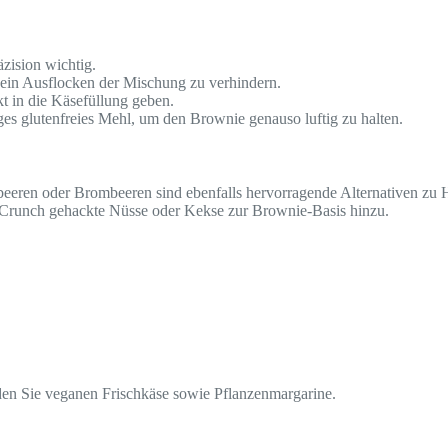
zision wichtig.
 ein Ausflocken der Mischung zu verhindern.
kt in die Käsefüllung geben.
s glutenfreies Mehl, um den Brownie genauso luftig zu halten.
beeren oder Brombeeren sind ebenfalls hervorragende Alternativen zu 
 Crunch gehackte Nüsse oder Kekse zur Brownie-Basis hinzu.
den Sie veganen Frischkäse sowie Pflanzenmargarine.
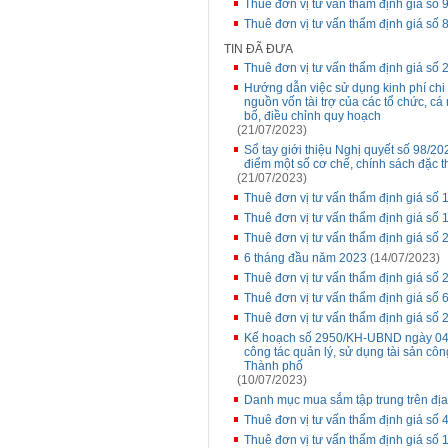
Thuê đơn vị tư vấn thẩm định giá s
Thuê đơn vị tư vấn thẩm định giá số
TIN ĐÃ ĐƯA
Thuê đơn vị tư vấn thẩm định giá s
Hướng dẫn việc sử dụng kinh phí ch
nguồn vốn tài trợ của các tổ chức, cá
bố, điều chỉnh quy hoạch
(21/07/2023)
Sổ tay giới thiệu Nghị quyết số 98/
điểm một số cơ chế, chính sách đặc t
(21/07/2023)
Thuê đơn vị tư vấn thẩm định giá số 
Thuê đơn vị tư vấn thẩm định giá s
Thuê đơn vị tư vấn thẩm định giá 
6 tháng đầu năm 2023
(14/07/2023)
Thuê đơn vị tư vấn thẩm định giá 
Thuê đơn vị tư vấn thẩm định giá số 
Thuê đơn vị tư vấn thẩm định giá 
Kế hoạch số 2950/KH-UBND ngày 04/
công tác quản lý, sử dụng tài sản côn
Thành phố
(10/07/2023)
Danh mục mua sắm tập trung trên đị
Thuê đơn vị tư vấn thẩm định giá s
Thuê đơn vị tư vấn thẩm định giá số 1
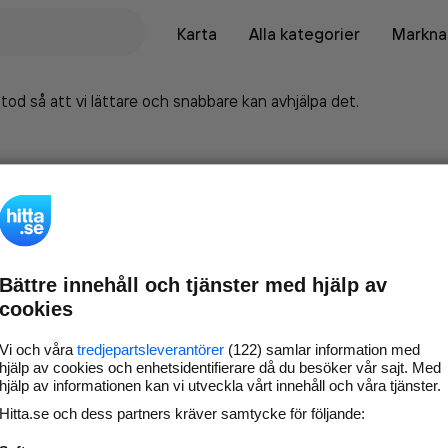
Karta
Alla kategorier
Marknad
tod så att vi lättare och snabbare kan avhjälpa det.
Bättre innehåll och tjänster med hjälp av
cookies
Vi och våra
tredjepartsleverantörer
(122) samlar information med
hjälp av cookies och enhetsidentifierare då du besöker vår sajt. Med
hjälp av informationen kan vi utveckla vårt innehåll och våra tjänster.
Marknadsför företaget på
Hitta.se och dess partners kräver samtycke för följande:
hitta.se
+ + + +
WHAT YOU NEED TO DO
Retype, word for word, the line containing "Crunch gehackte Nüsse" and each line after it through the end of the data, leaving any picture out.

ANSWER BELOW
 Crunch gehackte Nüsse oder Kekse zur Brownie-Basis hinzu.
den Sie veganen Frischkäse sowie Pflanzenmargarine.
Thuê đơn vị tư vấn thẩm định giá s
Thuê đơn vị tư vấn thẩm định giá số
TIN ĐÃ ĐƯA
Thuê đơn vị tư vấn thẩm định giá s
Hướng dẫn việc sử dụng kinh phí ch
nguồn vốn tài trợ của các tổ chức, cá
bố, điều chỉnh quy hoạch
(21/07/2023)
Sổ tay giới thiệu Nghị quyết số 98/
điểm một số cơ chế, chính sách đặc t
(21/07/2023)
Thuê đơn vị tư vấn thẩm định giá số 
Thuê đơn vị tư vấn thẩm định giá s
Thuê đơn vị tư vấn thẩm định giá 
6 tháng đầu năm 2023
(14/07/2023)
Thuê đơn vị tư vấn thẩm định giá 
Thuê đơn vị tư vấn thẩm định giá số 
Thuê đơn vị tư vấn thẩm định giá 
Kế hoạch số 2950/KH-UBND ngày 04/
công tác quản lý, sử dụng tài sản côn
Thành phố
(10/07/2023)
Danh mục mua sắm tập trung trên đị
Thuê đơn vị tư vấn thẩm định giá s
Thuê đơn vị tư vấn thẩm định giá số 1
Karta
Alla kategorier
Marknad
tod så att vi lättare och snabbare kan avhjälpa det.
Bättre innehåll och tjänster med hjälp av
cookies
Vi och våra
tredjepartsleverantörer
(122) samlar information med
hjälp av cookies och enhetsidentifierare då du besöker vår sajt. Med
hjälp av informationen kan vi utveckla vårt innehåll och våra tjänster.
Marknadsför företaget på
Hitta.se och dess partners kräver samtycke för följande:
hitta.se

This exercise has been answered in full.